====== Input
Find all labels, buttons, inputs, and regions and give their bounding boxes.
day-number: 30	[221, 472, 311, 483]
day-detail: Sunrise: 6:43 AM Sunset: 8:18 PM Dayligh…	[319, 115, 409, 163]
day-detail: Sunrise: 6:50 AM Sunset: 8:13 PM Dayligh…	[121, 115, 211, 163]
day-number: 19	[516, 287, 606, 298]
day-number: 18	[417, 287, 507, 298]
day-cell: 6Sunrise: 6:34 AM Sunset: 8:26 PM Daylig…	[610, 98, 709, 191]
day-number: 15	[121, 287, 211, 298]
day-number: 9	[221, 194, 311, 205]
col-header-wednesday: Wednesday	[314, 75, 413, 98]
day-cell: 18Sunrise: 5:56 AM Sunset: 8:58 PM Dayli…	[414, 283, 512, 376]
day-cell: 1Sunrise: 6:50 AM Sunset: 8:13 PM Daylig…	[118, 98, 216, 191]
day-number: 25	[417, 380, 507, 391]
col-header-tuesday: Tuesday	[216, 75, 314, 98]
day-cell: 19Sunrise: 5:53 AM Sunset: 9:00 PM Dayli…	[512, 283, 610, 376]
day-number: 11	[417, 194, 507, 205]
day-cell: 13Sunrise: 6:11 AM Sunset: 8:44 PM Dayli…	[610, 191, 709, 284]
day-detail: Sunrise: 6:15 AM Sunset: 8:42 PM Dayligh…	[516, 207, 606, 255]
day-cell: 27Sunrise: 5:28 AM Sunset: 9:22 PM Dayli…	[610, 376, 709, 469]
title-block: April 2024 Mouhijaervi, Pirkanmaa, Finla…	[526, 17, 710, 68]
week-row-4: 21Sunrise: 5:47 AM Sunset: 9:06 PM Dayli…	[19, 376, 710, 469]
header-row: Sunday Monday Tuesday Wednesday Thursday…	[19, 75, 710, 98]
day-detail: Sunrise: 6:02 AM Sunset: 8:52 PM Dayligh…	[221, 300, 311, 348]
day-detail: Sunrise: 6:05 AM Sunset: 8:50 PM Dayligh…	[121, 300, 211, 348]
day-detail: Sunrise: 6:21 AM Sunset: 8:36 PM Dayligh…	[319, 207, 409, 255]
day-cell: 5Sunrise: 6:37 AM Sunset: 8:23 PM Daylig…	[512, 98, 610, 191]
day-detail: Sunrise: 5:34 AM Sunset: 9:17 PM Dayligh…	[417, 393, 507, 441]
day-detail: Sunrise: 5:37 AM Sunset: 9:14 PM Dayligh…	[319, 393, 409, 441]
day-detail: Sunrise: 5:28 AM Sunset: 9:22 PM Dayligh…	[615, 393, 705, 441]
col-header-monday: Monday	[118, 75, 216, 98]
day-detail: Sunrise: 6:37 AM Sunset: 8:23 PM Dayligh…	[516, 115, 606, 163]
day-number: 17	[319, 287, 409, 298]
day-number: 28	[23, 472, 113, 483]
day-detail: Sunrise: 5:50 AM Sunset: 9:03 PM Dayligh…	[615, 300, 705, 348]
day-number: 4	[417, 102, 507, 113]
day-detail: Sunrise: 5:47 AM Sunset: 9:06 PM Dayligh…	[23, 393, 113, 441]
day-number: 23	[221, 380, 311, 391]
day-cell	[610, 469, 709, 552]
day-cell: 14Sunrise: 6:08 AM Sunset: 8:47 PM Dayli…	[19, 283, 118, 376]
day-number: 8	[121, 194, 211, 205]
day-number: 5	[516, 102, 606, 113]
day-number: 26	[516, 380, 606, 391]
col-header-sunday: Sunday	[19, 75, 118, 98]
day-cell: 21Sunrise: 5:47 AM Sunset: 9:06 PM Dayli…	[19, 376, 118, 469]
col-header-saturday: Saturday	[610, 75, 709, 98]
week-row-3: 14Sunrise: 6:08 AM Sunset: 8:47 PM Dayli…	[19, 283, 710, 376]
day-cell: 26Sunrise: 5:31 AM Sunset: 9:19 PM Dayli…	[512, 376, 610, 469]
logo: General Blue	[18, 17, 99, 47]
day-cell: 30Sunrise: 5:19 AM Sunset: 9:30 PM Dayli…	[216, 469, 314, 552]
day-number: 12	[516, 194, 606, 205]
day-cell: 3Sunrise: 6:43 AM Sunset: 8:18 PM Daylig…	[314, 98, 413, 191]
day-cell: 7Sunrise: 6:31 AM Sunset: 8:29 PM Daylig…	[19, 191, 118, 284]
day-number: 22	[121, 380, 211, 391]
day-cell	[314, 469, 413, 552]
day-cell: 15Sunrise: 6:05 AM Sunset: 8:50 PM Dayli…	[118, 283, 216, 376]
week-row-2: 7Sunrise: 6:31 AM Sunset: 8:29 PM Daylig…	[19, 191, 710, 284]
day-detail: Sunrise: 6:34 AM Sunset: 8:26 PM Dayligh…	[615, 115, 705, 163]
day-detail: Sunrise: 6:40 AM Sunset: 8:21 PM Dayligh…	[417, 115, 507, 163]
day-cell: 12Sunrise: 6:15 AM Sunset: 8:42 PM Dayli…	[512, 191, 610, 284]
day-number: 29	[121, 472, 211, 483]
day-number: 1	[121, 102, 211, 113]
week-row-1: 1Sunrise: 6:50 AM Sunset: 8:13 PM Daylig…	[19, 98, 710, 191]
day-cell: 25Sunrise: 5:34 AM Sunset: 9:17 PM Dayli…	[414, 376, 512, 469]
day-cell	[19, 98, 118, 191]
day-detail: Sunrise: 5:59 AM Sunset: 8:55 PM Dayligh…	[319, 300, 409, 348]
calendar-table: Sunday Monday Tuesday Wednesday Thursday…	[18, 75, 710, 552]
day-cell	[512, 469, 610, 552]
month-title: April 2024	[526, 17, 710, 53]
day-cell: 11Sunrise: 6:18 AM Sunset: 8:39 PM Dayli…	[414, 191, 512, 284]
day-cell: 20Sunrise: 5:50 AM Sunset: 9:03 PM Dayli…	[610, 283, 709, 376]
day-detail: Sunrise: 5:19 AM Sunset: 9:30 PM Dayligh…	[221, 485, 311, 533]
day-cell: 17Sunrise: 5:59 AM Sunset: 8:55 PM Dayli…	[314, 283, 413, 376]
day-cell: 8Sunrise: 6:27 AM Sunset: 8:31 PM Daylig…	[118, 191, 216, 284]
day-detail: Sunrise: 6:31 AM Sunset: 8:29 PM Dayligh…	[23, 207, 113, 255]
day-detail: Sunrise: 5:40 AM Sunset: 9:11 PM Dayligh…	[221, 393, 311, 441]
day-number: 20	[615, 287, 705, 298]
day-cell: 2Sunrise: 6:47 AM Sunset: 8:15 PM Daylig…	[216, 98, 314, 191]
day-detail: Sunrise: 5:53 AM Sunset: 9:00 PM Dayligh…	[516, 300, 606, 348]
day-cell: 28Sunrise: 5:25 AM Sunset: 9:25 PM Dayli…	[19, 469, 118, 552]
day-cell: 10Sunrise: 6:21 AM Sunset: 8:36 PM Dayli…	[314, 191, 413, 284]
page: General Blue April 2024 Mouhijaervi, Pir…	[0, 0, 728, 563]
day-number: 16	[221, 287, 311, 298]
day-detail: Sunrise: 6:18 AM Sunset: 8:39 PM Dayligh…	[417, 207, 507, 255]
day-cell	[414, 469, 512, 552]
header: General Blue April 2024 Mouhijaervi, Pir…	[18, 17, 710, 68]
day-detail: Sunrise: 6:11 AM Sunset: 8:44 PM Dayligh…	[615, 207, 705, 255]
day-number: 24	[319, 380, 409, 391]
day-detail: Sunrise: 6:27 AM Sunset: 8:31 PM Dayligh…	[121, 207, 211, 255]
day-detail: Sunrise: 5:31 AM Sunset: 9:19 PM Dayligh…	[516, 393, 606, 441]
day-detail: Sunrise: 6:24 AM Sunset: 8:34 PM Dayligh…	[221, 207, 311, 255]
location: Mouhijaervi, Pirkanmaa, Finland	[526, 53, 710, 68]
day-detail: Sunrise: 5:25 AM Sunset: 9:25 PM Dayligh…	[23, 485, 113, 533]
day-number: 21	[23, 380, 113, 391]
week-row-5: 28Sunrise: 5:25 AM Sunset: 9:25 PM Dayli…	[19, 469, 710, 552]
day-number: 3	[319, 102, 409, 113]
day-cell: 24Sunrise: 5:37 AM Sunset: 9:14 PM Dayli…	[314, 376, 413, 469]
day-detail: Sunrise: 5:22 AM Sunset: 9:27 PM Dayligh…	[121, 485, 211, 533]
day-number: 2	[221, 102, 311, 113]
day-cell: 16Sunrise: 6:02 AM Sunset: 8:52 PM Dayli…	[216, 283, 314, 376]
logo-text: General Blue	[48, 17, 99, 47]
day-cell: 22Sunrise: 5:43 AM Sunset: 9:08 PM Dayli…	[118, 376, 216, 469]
============
Exercise requirements: Note down each line above where the word "Pirkanmaa" occurs.

Reply:
title-block: April 2024 Mouhijaervi, Pirkanmaa, Finla…	[526, 17, 710, 68]
location: Mouhijaervi, Pirkanmaa, Finland	[526, 53, 710, 68]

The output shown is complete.